You hit all the great benefits of a backhoe! It also weighs more so you can get a bigger pusher!


----------



## goel

for everything you have listed backhoe wins. Skiddys have there specialties also tho


----------



## edgeair

90plow;1753267 said:


> Looking at changing things up for this year. Thinking about switching from a skidsteer to a full size backhoe (580 Case or similar). Thoughts are that the backhoe could outperform the skid steer in loading trucks, plowing snow, and has the ability to go on the job and dig as backfill and can be driven on the road site to site to clean up. Love the skid steer but sometimes it feels to small.
> Thoughts??


As the others indicated, each does have their specialty. Loading trucks - I would actually give the advantage to the skid steer (as long as its a large frame machine with a good high lift) with a snow bucket. We can load circles around a backhoe with our large snow bucket, especially in the tight spaces.

Plowing, open spaces advantage backhoe. Tight spaces - skid steer. Backhoe definitely has the better road speed. However, if you do need to trailer it, you need a much more substantial trailer for a backhoe.

Skid steers have come a long way in comfort with air ride seats etc. Again it all depends on the intended use. I'd have a hard time doing without a skid steer for its versatility.


----------



## ServiceOnSite

Having a mini excavator and 2 skid steers i have no use for a backhoe.
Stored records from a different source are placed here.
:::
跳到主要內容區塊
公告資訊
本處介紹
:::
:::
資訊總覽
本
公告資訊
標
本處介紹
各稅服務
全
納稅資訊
To me it just seemed like a backhoe sucked at both jobs that i needed it for.


----------



## BladeBlowBucket

My Vote Goes to the Skid-Steer !

Back-hoes Are a service machine ….Great for the City works yards, and it works for Roading them they are quicker than a 2spd Skid ! …..
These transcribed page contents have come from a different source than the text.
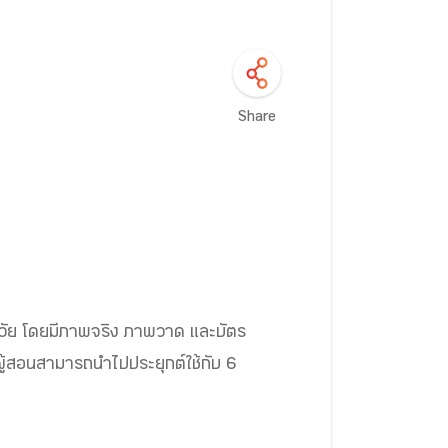
Share
วัย โดยมีภาพจริง ภาพวาด และบัตร
ู้สอนสามารถนำไปประยุกต์ใช้กับ 6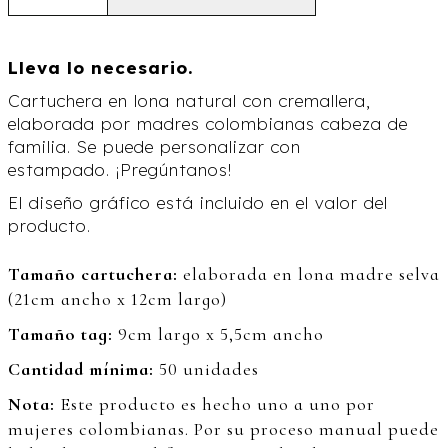
Lleva lo necesario.
Cartuchera en lona natural con cremallera,
elaborada por madres colombianas cabeza de
familia. Se puede personalizar con
estampado. ¡Pregúntanos!
El diseño gráfico está incluido en el valor del
producto.
Tamaño cartuchera:
elaborada en lona madre selva
(21cm ancho x 12cm largo)
Tamaño tag:
9cm largo x 5,5cm ancho
Cantidad mínima:
50 unidades
Nota:
Este producto es hecho uno a uno por
mujeres colombianas. Por su proceso manual puede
But that's where it ends for me as the pro's of that machine ….. They Suck at loading trucks, especially the 580 you speak of, the lift height is not great …. manoeuvrability is horrible with the hoe sticking out back ….. and as a trenching machine a PITFA …. as SOS posted the better solution is a small excavator & skid-loader combo.

A Skid-steer is a much more versatile machine with availability of all the different attachments, especially when it comes to Land-shaping ….. THE KEY is to have the right size skid to suit your business's needs !

A few years back I loaded out 300-22 yd double loads of dirt (Tandem w/12yds & pony w/10yds) this 580SE on site was slow it spun out every time (2-wheel drive model) just to fill the bucket and Barely able to lift over the side boards ….. no reach into the centre of the box (alot of flipping the bucket to get the dirt out) 
Next similar job I did it with my large frame vertical lift Skid-steer, the guys I was loading were very sceptical at the site of my skid …… The first guy had these shinny New side boards on, he walked over to me and asked if they would still be there after the job was done ? …… They were, and not a mark on them either ! …. they were very impressed, especially with the speed, also adding that they had to cut me back a couple of scoops due to being over loaded (my loading bucket had a struck Cap of 36 cu.ft, heaped was close to 40) my loading bucket is much larger than Most all general purpose Back-hoes.
Back in the 70's & 80's the Back-hoe WAS THE MACHINE to own ….. Now with all of the modern day skids around, there are hardly any Back-hoes around in the stables of the General contractor …… JMHO …. Cheers


----------



## peteo1

For all season use I'd take a skid steer. More versatile and more nimble in tighter spaces. A backhoe does have its place though as others have said.


----------



## ABDIRT

I have a JD 310SG and a Cat 236B. The backhoe definitely has it's purpose and I love it but, the skid is what gets used the most.


----------



## Mr.Markus

I likem backhoes...580 sl sm are powerful heavy built machines with great visibility and travel speeds. It is an operator loaded question though... I don't do a lot of digging anymore but as a 1 man op it was always easier to have it all in one machine. I still find them more fuel efficient than some of the nimbler compacts too. My new L5740 Kubota is a pig roading and blowing snow. I don't like bouncing around in a skid or climbing in and out.


----------



## Antlerart06

Like every body say backhoe has its place 

My first year with a skid and its a time saver I don't think I would trade it for anything only wish now I bought bigger plow for the lite snow falls 

If I move to replacing my skid I would go with a mini wheel loader That Gehl offers


----------



## MatthewG

Just keep the S300 for now


----------